/---

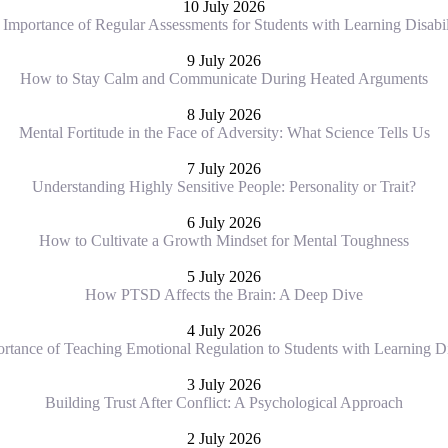
10 July 2026
Importance of Regular Assessments for Students with Learning Disabil
9 July 2026
How to Stay Calm and Communicate During Heated Arguments
8 July 2026
Mental Fortitude in the Face of Adversity: What Science Tells Us
7 July 2026
Understanding Highly Sensitive People: Personality or Trait?
6 July 2026
How to Cultivate a Growth Mindset for Mental Toughness
5 July 2026
How PTSD Affects the Brain: A Deep Dive
4 July 2026
rtance of Teaching Emotional Regulation to Students with Learning Dis
3 July 2026
Building Trust After Conflict: A Psychological Approach
2 July 2026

\---

• **Work request**
How many lines above contain the word "Mental"? Answer with the number alone.

• **Response to the exercise**
2